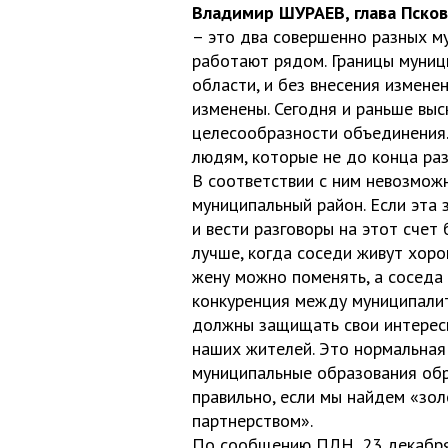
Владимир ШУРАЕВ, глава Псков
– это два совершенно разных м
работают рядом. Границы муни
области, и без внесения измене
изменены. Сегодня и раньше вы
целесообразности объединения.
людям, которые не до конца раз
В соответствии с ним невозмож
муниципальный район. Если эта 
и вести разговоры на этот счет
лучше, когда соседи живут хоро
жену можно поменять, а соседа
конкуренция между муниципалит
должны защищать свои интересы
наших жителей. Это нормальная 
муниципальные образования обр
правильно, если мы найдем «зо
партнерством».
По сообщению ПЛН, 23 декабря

--

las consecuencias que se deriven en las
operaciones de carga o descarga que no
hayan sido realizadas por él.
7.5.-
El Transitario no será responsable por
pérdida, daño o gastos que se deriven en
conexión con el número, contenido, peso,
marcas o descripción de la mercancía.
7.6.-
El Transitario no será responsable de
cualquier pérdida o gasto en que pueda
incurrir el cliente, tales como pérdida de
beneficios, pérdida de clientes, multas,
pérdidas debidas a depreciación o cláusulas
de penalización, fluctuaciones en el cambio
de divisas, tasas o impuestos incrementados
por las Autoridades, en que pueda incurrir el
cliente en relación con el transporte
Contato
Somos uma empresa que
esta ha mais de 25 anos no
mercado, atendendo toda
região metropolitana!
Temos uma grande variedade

* * *

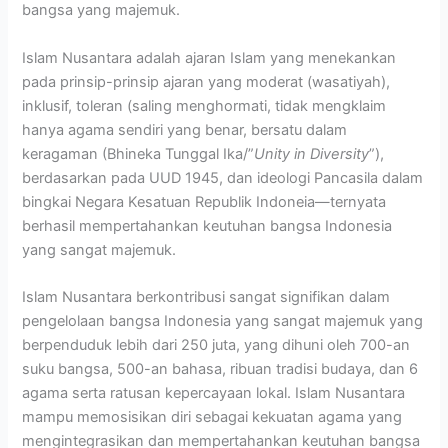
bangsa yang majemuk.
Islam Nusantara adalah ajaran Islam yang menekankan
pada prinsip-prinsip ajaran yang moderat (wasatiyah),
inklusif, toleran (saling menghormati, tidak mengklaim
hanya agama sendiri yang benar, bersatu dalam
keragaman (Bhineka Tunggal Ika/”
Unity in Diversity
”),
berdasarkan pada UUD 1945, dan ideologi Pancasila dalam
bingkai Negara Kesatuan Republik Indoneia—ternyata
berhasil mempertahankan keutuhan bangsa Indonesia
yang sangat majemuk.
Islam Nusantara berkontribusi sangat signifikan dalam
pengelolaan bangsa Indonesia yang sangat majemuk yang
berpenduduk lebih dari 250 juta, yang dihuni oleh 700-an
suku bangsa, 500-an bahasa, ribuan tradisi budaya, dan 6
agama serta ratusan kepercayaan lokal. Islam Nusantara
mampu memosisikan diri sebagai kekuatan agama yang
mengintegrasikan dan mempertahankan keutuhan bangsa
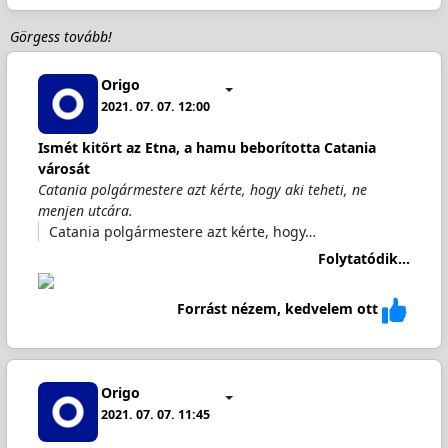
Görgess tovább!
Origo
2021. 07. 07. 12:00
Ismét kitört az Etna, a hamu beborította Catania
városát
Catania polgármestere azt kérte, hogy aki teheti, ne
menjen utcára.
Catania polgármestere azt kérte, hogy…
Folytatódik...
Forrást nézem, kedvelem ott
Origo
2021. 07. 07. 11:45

What is expected
State how many lines in the records above contain the word "polgármestere", and give only that number.

Reply to the task
2